● **Collected data**:
%%
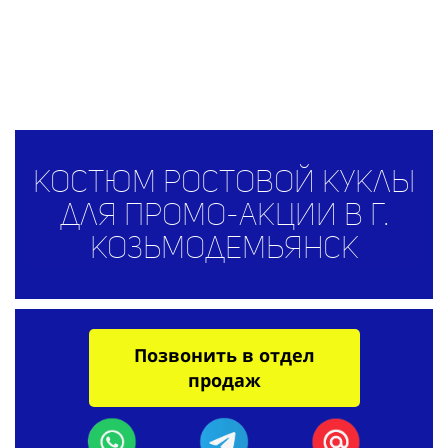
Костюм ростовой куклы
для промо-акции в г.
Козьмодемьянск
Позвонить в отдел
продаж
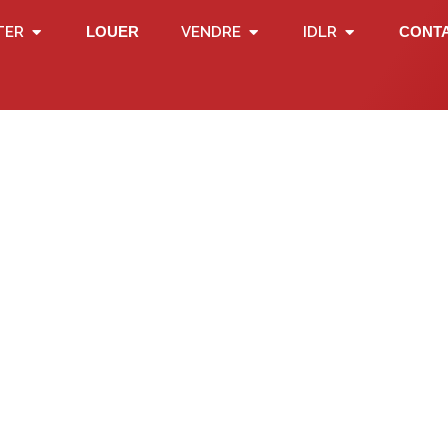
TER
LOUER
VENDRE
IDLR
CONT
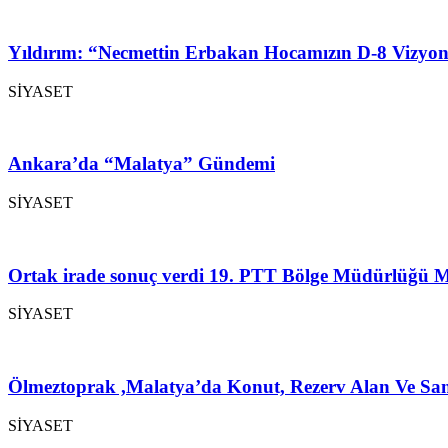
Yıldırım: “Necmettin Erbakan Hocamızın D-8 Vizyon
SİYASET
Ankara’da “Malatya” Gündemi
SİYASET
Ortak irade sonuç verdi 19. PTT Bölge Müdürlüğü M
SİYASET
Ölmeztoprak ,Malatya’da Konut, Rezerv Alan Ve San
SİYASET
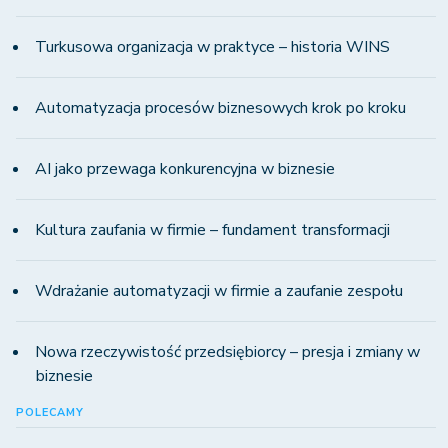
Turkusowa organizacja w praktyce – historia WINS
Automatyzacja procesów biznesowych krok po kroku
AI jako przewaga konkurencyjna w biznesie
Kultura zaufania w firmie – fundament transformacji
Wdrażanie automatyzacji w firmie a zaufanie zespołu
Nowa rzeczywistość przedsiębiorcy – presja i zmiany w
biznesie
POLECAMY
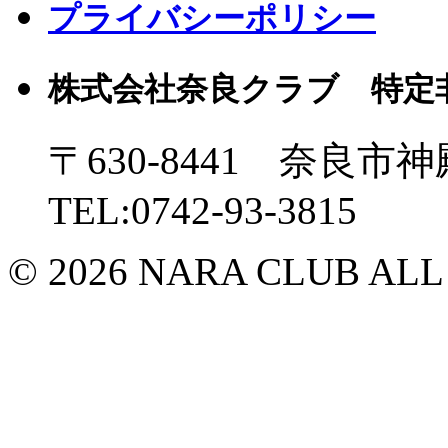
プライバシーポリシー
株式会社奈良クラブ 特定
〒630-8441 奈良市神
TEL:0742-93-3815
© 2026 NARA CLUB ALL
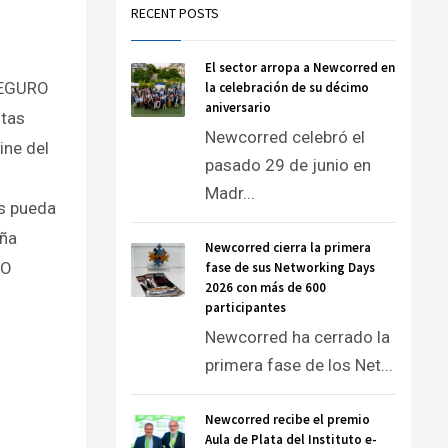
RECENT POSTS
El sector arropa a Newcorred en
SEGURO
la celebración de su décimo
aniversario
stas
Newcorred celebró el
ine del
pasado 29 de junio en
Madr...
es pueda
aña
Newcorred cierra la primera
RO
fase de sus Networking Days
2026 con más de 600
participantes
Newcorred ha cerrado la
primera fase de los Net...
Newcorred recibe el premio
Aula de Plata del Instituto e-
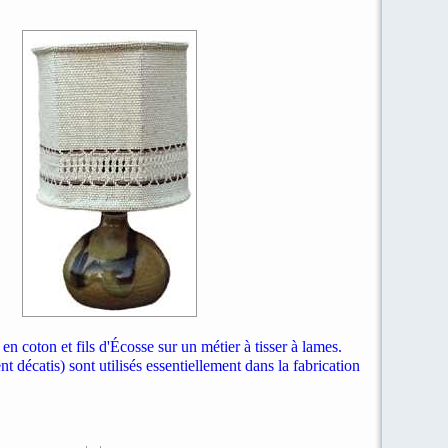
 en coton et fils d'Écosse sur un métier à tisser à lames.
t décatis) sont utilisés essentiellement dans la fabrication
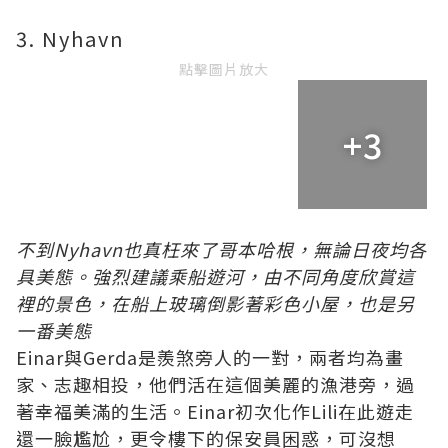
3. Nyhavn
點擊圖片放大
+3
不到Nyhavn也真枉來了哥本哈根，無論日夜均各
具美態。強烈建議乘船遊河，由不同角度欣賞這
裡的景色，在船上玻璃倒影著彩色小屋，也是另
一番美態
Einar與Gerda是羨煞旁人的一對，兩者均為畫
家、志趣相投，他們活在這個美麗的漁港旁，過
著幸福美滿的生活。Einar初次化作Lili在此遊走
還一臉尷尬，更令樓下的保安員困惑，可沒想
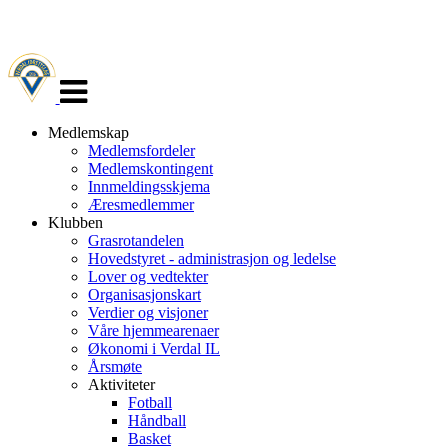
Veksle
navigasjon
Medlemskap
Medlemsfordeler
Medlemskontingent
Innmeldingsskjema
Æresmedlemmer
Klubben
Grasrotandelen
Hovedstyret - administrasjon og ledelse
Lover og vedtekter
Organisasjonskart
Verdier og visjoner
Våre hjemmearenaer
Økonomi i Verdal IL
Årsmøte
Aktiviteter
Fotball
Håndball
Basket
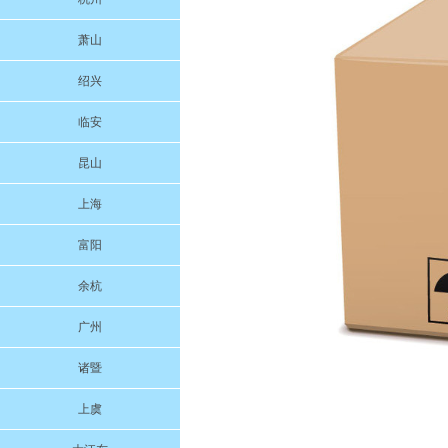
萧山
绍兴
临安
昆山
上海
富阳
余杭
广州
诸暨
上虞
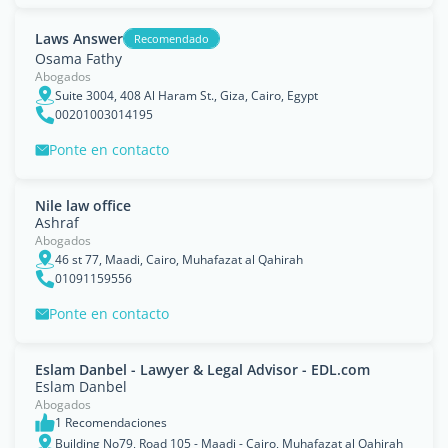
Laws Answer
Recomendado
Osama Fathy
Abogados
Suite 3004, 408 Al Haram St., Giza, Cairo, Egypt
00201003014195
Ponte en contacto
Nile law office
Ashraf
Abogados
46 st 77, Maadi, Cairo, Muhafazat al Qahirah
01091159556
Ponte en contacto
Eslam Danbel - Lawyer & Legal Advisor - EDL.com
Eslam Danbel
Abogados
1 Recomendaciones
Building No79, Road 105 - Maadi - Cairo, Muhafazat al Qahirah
%%
%%
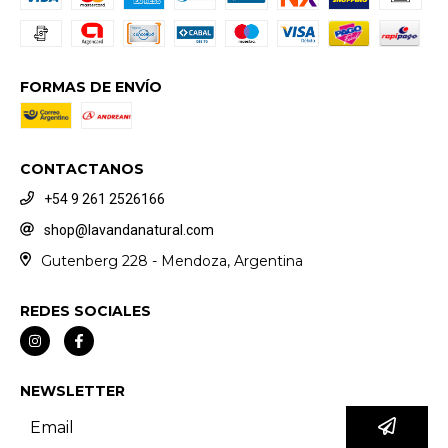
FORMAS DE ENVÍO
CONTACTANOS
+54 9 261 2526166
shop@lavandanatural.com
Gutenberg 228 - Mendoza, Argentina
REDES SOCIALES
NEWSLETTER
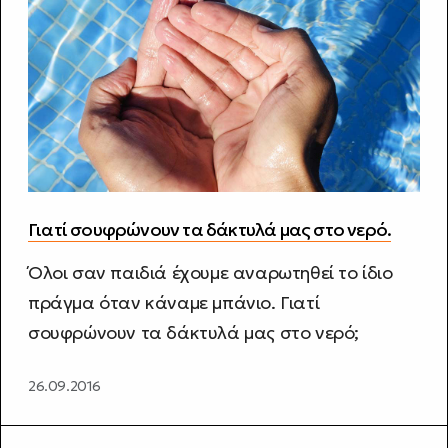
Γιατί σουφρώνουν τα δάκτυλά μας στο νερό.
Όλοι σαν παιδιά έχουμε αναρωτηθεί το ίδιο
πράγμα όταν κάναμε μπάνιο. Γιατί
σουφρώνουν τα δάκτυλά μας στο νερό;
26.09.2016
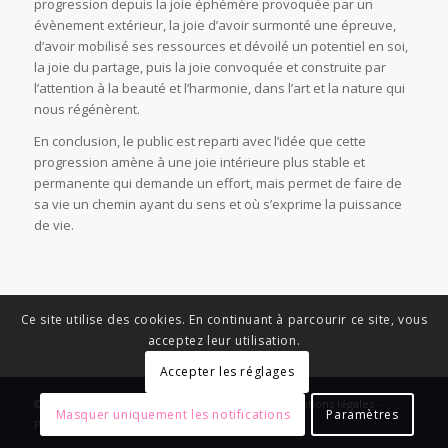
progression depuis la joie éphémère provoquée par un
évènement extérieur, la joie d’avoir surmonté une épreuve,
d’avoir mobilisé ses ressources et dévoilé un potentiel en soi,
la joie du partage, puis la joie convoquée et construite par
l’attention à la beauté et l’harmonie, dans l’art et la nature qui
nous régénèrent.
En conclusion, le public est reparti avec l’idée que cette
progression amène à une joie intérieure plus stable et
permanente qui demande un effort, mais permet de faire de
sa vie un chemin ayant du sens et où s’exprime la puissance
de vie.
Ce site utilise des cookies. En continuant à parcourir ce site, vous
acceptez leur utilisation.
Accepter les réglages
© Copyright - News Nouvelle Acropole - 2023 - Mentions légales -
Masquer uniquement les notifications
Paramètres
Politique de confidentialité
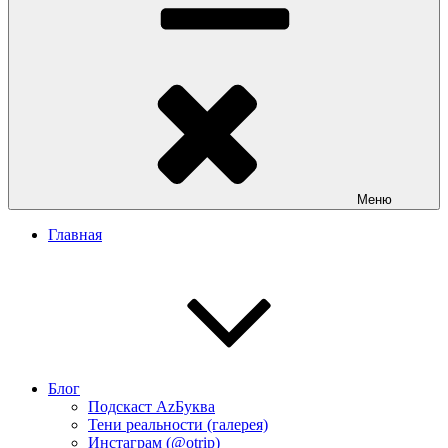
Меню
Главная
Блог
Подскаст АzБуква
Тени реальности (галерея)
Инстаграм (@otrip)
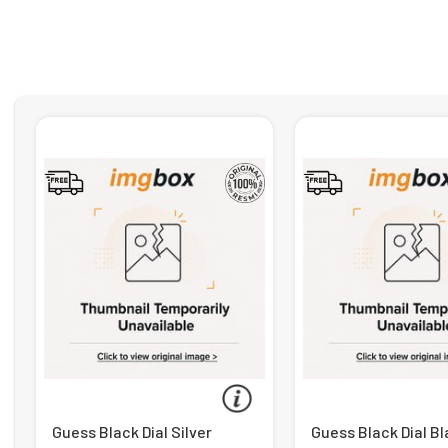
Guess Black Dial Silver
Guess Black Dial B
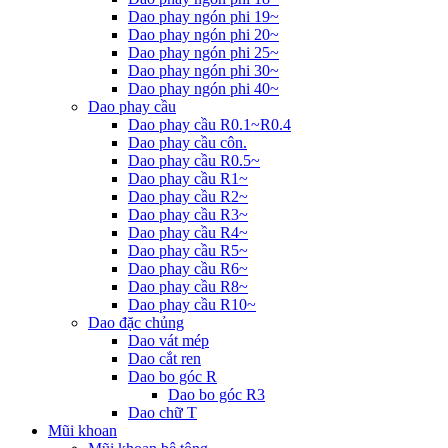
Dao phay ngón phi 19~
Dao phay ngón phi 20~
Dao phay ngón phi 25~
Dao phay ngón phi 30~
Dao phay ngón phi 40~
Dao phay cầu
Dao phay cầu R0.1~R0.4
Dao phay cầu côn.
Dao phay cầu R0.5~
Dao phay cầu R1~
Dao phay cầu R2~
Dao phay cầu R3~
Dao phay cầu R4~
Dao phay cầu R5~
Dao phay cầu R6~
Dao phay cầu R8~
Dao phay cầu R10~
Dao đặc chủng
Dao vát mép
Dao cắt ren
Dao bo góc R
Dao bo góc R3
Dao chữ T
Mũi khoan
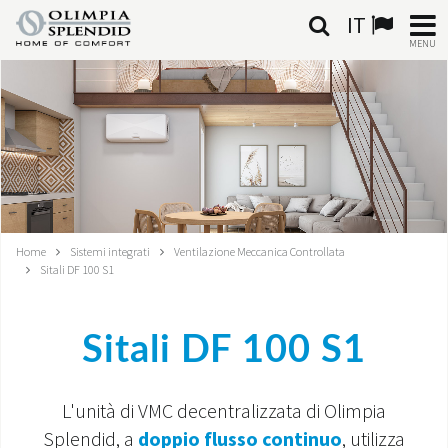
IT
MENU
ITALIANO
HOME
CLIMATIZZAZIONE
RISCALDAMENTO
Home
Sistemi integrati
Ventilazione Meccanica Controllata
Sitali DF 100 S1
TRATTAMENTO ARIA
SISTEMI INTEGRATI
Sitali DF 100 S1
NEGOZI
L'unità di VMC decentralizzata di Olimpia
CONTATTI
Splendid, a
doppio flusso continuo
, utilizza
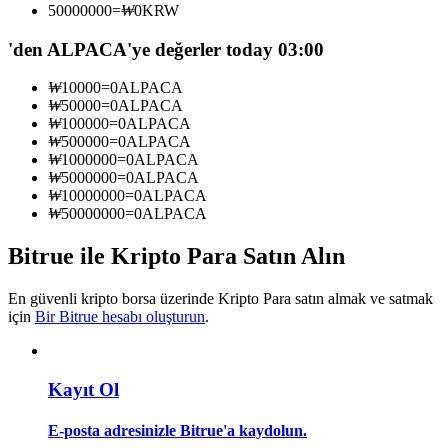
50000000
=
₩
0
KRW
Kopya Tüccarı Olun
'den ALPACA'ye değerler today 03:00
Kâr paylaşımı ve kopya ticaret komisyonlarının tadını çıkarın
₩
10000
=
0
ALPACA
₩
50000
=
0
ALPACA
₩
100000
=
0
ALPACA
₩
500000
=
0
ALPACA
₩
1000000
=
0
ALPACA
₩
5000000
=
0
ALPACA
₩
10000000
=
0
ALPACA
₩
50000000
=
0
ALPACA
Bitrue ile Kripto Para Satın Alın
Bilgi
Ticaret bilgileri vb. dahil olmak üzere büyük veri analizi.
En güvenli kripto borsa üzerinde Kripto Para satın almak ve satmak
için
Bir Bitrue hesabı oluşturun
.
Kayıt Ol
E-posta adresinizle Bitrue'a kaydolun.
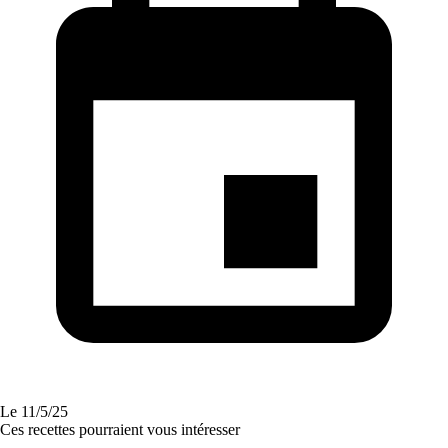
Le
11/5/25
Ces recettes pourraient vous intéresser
%%
%%
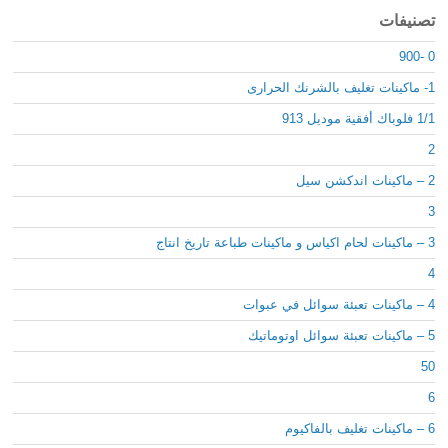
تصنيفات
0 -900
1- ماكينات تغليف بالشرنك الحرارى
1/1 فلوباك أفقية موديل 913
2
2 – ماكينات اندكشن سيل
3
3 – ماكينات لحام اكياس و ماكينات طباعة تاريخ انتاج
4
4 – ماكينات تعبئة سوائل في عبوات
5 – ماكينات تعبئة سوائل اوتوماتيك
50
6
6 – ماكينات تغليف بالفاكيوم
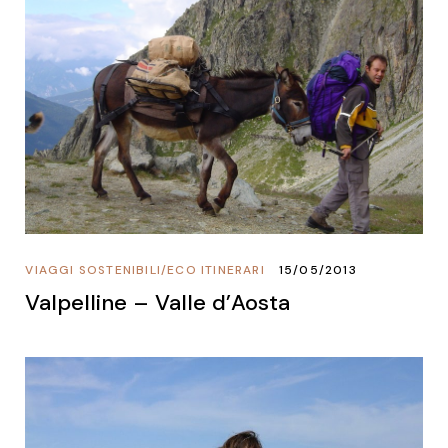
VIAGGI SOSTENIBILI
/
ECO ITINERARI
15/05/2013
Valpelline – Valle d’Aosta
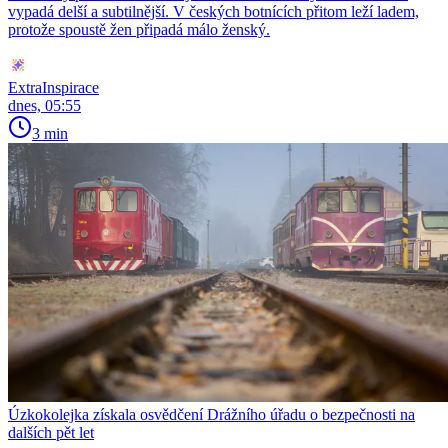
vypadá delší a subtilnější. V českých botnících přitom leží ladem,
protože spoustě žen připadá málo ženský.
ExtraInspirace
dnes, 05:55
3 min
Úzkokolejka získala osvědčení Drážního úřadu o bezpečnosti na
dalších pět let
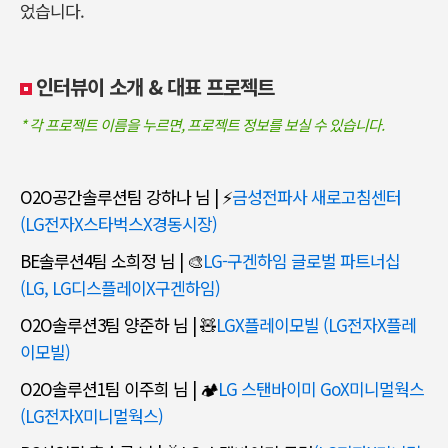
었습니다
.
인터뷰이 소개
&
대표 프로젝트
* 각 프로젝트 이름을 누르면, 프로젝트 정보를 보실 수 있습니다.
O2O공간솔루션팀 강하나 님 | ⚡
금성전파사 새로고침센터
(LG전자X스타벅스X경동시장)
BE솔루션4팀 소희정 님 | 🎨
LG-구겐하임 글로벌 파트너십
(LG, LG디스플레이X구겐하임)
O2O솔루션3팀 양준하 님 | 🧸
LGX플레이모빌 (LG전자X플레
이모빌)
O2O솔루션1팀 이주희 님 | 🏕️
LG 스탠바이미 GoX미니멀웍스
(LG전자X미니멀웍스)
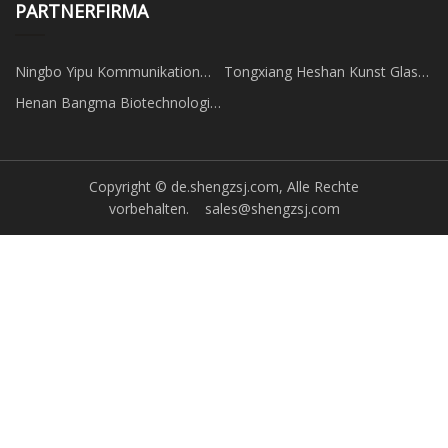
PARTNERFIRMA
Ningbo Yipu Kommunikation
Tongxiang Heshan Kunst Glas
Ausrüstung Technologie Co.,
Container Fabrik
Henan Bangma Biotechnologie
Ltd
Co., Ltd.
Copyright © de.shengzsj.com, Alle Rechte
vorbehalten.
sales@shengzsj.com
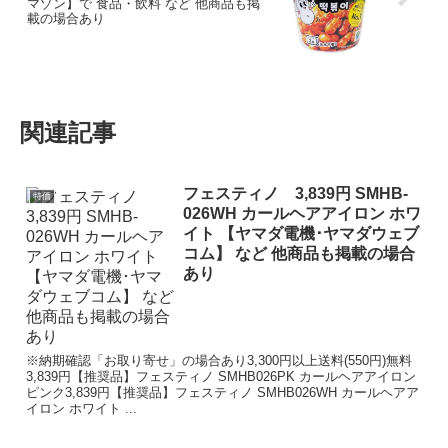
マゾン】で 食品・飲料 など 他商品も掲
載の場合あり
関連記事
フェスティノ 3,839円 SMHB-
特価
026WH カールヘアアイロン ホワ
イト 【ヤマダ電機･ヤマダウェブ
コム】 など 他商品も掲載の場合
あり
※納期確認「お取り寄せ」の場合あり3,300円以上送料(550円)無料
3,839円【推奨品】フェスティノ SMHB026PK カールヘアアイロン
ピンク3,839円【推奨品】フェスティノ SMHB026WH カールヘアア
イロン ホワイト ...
%%
● **WHAT YOU SHOULD DO**: All that is wanted is the number of lines in the records that include the string "Γιατί".

● **RESULT**: 2